# My stuff



## rcarlton (Apr 29, 2006)

Listed in my signature.


----------



## Sonnie (Apr 11, 2006)

Wow... Klipshorns and LaScala's... those are huge speakers! And one of my favorites... McIntosh MC-250! Check out this Stereo Review article when you get a chance and see all my old McIntosh stuff I used to have. That was some fine stuff... wish I had never sold it now.

Back in the late 70's and early 80's I dee-jay'd at a night club where we had a pair of LaScala's powered by an MC-250 and we disco'd out the night. lol Funny stuff, but those were some awesome speakers and did the job with that little ole 50 wpc amp. Amazing!


----------



## rcarlton (Apr 29, 2006)

MC-250 is a terrific little secret. Hope it doesn't become too popular, could find use for another. Never had the blue meters so I don't know if I am missing anything.
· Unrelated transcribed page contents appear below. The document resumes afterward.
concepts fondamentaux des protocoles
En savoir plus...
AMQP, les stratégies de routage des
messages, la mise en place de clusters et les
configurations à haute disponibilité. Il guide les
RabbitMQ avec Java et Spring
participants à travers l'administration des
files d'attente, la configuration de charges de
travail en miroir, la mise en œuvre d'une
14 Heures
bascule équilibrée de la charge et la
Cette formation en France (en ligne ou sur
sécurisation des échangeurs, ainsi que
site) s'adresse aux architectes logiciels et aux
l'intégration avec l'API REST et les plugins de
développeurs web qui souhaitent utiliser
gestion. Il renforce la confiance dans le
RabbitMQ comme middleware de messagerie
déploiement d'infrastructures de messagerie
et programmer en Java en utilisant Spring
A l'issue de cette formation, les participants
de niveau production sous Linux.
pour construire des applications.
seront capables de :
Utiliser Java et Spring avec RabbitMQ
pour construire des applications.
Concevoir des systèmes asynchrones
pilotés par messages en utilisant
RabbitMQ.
Doubt it.


----------



## rcarlton (Apr 29, 2006)

Have added a Belkin Pure/AV Power Console PF60.


----------



## Guest (Oct 10, 2006)

What do you do in Dallas? I am from Tarrant County. I say Tarrant County, because I have lived in just about every burb of Ft. Worth. I have since joined the Air Force and living in oklahoma.


----------



## rcarlton (Apr 29, 2006)

jokers10 said:


> What do you do in Dallas? I am from Tarrant County. I say Tarrant County, because I have lived in just about every burb of Ft. Worth. I have since joined the Air Force and living in oklahoma.


See my users profile.


----------



## rcarlton (Apr 29, 2006)

I've added a McIntosh MC-275 Mk IV. Mr. Waddles seems to like it!


----------